The exact details of the extension are unknown but it obviously did not come at the dollar figure that Allen was looking for. Because of his age and some injury concerns, a fair extension would have been in the ballpark of DeAndre Hopkins' two-year, $26 million contract with the Tennessee Titans. With the cap going up, a two-year, $30 million contract was probably a fair extension.

The real wrench that may have messed up these plans is the extension Mike Evans signed with the Tampa Bay Buccaneers. Evans got two years for $52 million and is in a very similar position in his career as Allen. It is safe to assume that Allen's camp wanted something in that range, and obviously, the Chargers were not willing to reach that number.
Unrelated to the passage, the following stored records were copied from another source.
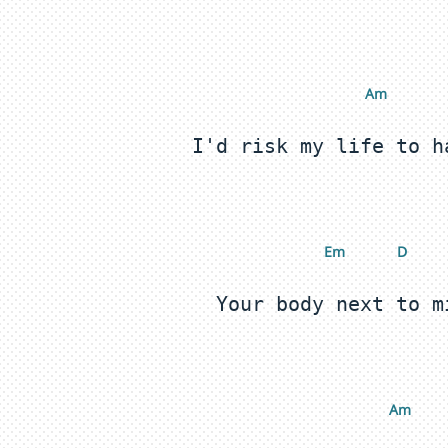
 A
m
 E
m
 D
 A
m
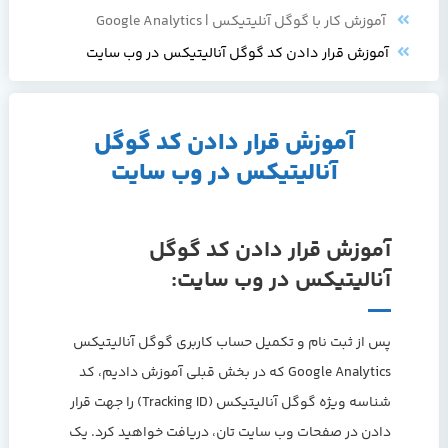
آموزش کار با گوگل آنلیتیکس | Google Analytics
آموزش قرار دادن کد گوگل آنالیتیکس در وب سایت
آموزش قرار دادن کد گوگل
آنالیتیکس در وب سایت
آموزش قرار دادن کد گوگل
آنالیتیکس در وب سایت:
پس از ثبت نام و تکمیل حساب کاربری گوگل آنالیتیکس
Google Analytics که در بخش قبلی آموزش دادیم، کد
شناسه ویژه گوگل آنالیتیکس (Tracking ID) را جهت قرار
دادن در صفحات وب سایت تان، دریافت خواهید کرد. یک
Are the Chargers right for not wanting to pay Allen around $25 million a season (on top of the salary that would be turned into future bonuses)? Probably. At this price, Allen would have had a cap hit of around $30 million over the next two years, which is a huge risk for a player of his age.

It doesn't make the move any less heartbreaking for fans, but at least they now know that the team at least tried to lock him down for more years with an extension. At some point, the rubber has to meet the road and it ultimately did between Allen and the Chargers.

Now, to be fair, it still might have made more sense to just get rid of Joey Bosa or Khalil Mack, but that is a discussion for another day.